I am trying to trace the below python model with both the functions so that i can run it in c++
class DecoderRNN(nn.Module):
def __init__(self, EMBEDDING_DIM, HIDDEN_DIM, VOCAB_SIZE, num_layers, MAX_SEG_LENGTH=20):
# Set the hyper-parameters and build the layers.
super(DecoderRNN, self).__init__()
self.embed = nn.Embedding(VOCAB_SIZE, EMBEDDING_DIM)
self.lstm = nn.LSTM(EMBEDDING_DIM, HIDDEN_DIM, num_layers, batch_first=True)
self.linear = nn.Linear(HIDDEN_DIM, VOCAB_SIZE)
self.logsoftmax = nn.LogSoftmax(dim=1)
self.MAX_SEG_LENGTH = MAX_SEG_LENGTH
self.VOCAB_SIZE = VOCAB_SIZE
def forward(self, features, captions, lengths):
# Decode image feature vectors and generates captions.
embeddings = self.embed(captions)
embeddings = torch.cat((features.unsqueeze(1), embeddings), 1)
packed = pack_padded_sequence(embeddings, lengths, batch_first=True)
hiddens, _ = self.lstm(packed)
outputs = self.linear(hiddens[0])
return outputs
def beam_search(self, features, BEAM_SIZE, END_ID, states=None):
# Generate captions for given image features using beam search.
device = features.device
inputs = features.unsqueeze(1)
VOCAB_SIZE = self.VOCAB_SIZE
# Prepare the first beam
# We expect the first token is <start>, so we choose only the one with the highest probability (it should be <start>)
hiddens, states = self.lstm(inputs, states) # hiddens: (1, 1, HIDDEN_DIM)
outputs = self.linear(hiddens.squeeze(1)) # outputs: (1, VOCAB_SIZE)
outputs = self.logsoftmax(outputs)
prob, predicted = outputs.max(1) # predicted: (1)
sampled_ids = [(predicted, prob)]
beam = [(self.embed(s).unsqueeze(1), states) for s, _ in sampled_ids] # beam: [(inputs, states)]
for _ in range(self.MAX_SEG_LENGTH-1):
states_list = []
prob_list = torch.tensor([]).to(device)
idx_list = []
for i, (inputs, states) in enumerate(beam):
# If the last word is end, skip infering
if sampled_ids[i][0][-1] == END_ID:
states_list.append(states)
prob_list = torch.cat((prob_list, sampled_ids[i][1][None]))
idx_list.extend([(i, END_ID)])
else:
hiddens, states = self.lstm(inputs, states) # hiddens: (1, 1, HIDDEN_DIM)
outputs = self.linear(hiddens.squeeze(1)) # outputs: (1, VOCAB_SIZE)
outputs = self.logsoftmax(outputs) + sampled_ids[i][1]

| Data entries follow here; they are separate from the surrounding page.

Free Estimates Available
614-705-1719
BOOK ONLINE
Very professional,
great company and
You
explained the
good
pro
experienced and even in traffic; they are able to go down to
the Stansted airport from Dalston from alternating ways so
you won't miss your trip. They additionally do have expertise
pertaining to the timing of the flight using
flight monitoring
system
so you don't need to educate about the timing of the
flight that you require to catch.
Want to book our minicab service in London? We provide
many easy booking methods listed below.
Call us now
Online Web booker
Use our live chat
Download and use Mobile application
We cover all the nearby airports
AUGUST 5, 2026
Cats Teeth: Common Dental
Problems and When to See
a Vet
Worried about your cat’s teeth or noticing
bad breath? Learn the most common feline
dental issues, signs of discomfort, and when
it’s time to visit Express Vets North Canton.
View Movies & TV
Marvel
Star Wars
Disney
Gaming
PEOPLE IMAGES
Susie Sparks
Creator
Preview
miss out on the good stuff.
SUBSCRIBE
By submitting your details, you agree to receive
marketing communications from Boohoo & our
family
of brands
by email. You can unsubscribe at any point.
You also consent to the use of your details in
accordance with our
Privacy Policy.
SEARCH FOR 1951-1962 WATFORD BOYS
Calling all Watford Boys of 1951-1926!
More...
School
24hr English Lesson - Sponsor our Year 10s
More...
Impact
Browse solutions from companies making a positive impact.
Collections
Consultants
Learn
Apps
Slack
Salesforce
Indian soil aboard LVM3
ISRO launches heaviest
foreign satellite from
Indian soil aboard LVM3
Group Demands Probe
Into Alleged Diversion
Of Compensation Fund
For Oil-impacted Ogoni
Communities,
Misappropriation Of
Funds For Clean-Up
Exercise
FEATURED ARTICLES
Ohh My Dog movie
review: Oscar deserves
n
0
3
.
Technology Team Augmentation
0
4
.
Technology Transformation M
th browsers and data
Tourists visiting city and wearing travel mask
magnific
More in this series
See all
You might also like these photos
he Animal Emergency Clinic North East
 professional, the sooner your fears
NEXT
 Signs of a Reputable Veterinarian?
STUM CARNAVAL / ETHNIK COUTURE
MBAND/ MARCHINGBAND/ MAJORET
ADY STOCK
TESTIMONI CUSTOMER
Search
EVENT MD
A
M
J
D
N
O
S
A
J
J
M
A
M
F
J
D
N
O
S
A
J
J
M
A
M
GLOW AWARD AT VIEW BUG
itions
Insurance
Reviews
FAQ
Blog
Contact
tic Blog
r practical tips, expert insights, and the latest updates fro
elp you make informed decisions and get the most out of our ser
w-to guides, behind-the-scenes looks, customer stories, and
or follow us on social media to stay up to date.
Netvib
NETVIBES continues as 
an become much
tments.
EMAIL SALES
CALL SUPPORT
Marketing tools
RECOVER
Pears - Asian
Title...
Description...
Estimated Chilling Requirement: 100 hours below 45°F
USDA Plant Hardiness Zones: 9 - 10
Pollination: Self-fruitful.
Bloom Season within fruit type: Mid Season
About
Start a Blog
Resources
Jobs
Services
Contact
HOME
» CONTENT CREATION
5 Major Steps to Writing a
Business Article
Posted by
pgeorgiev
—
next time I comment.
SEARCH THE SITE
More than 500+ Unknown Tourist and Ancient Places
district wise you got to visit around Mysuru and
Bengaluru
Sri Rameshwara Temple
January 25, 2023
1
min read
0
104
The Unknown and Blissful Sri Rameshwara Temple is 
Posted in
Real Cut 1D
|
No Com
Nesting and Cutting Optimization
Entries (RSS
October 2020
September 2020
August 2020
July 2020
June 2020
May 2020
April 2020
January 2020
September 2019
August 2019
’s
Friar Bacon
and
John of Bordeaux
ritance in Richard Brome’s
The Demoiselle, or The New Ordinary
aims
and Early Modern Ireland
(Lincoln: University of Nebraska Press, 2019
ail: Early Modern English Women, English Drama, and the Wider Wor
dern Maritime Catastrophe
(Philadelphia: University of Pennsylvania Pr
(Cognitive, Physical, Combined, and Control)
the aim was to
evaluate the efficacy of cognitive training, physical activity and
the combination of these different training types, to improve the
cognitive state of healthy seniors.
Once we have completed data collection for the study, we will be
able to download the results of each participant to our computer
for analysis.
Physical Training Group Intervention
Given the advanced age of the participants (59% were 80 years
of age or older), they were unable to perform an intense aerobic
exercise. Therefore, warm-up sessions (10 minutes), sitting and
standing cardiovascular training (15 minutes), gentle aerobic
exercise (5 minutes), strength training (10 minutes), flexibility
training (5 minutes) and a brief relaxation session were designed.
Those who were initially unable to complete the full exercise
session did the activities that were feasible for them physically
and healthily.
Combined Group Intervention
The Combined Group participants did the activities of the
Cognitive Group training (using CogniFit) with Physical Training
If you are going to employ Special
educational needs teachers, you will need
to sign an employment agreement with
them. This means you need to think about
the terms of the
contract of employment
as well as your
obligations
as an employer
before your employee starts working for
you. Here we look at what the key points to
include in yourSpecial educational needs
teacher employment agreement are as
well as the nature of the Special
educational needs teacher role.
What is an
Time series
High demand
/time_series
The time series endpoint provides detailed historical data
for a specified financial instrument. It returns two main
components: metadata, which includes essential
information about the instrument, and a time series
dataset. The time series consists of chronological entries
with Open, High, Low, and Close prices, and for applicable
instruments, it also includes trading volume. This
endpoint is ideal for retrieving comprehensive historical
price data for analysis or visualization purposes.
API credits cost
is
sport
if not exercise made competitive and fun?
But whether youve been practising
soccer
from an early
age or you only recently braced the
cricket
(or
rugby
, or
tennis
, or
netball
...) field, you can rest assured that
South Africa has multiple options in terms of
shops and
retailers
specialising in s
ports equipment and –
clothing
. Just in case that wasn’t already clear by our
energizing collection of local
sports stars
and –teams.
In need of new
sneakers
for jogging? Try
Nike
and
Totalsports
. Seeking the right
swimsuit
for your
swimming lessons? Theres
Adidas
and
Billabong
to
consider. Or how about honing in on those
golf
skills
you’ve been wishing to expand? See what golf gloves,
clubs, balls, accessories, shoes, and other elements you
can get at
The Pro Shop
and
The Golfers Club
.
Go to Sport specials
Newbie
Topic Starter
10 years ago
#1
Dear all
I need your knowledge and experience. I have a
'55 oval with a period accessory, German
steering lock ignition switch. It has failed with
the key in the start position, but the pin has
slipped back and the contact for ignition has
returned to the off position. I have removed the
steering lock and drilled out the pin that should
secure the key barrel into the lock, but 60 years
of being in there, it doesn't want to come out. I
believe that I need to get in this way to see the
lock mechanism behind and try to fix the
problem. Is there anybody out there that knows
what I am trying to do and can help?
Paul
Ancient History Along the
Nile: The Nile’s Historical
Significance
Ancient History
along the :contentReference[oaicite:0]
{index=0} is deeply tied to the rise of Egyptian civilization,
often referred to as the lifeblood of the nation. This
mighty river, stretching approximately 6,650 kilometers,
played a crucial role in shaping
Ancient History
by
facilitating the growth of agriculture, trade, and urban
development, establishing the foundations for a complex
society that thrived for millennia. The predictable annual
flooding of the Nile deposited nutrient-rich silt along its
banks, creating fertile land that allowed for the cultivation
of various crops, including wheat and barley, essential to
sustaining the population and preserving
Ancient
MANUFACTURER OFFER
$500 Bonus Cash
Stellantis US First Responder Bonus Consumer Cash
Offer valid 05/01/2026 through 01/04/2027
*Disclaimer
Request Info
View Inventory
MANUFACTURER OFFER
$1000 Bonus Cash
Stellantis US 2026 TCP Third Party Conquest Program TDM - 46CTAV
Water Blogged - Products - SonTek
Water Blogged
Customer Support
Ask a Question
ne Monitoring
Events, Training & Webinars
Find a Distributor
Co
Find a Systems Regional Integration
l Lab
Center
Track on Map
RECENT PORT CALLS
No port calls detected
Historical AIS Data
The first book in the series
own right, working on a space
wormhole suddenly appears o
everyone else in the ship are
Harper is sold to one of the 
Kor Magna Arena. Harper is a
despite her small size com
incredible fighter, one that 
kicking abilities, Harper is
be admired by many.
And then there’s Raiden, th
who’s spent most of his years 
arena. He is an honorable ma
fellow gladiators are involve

states_list.append(states)
idxs = zip([i] * VOCAB_SIZE, list(range(VOCAB_SIZE))) # idx: [(beam_idx, vocab_idx)] * (VOCAB_SIZE)
idx_list.extend(idxs) # idx_list: [(beam_idx, vocab_idx)] * (all inferred results of this layer)
prob_list = torch.cat((prob_list, outputs[0])) # prob_list: [prob] * (all inferred results of this layer)
sorted, indices = torch.sort(prob_list, descending=True) # sorted: sorted probabilities in the descending order, indices: idx of the sorted probabilities in the descending order
prob = sorted[:BEAM_SIZE]
beam_idx, vocab_idx = zip(*[idx_list[i] for i in indices[:BEAM_SIZE]])
beam = []
tmp_sampled_ids = []
for i in range(BEAM_SIZE):
word_id = torch.Tensor([vocab_idx[i]]).to(device).long()
tmp_sampled_ids.append((torch.cat((sampled_ids[beam_idx[i]][0], word_id),0), prob[i]))
inputs = self.embed(word_id) # inputs: (1, EMBEDDING_DIM)
inputs = inputs.unsqueeze(1) # inputs: (1, 1, EMBEDDING_DIM)
beam.append((inputs, states_list[beam_idx[i]])) # beam: [(inputs, states)] * (BEAM_SIZE)
sampled_ids = tmp_sampled_ids
return sampled_ids
The way i have tried is as below (BEAM_SIZE and END_ID contains int values)
feature = encoder(image)
sampled_ids = decoder.beam_search(feature, BEAM_SIZE, END_ID)
caption = "this is a sample caption"
inputs = {'forward' : [feature,caption, len(caption)], 'beam_search' : [feature, BEAM_SIZE, END_ID]}
module = torch.jit.trace_module(decoder, inputs)
But i get the below error,
RuntimeError: Type 'Tuple[Tensor, str, int]' cannot be traced. Only Tensors and (possibly nested) Lists, Dicts, and Tuples of Tensors can be traced
How would you suggest i proceed to make this run in c++ ?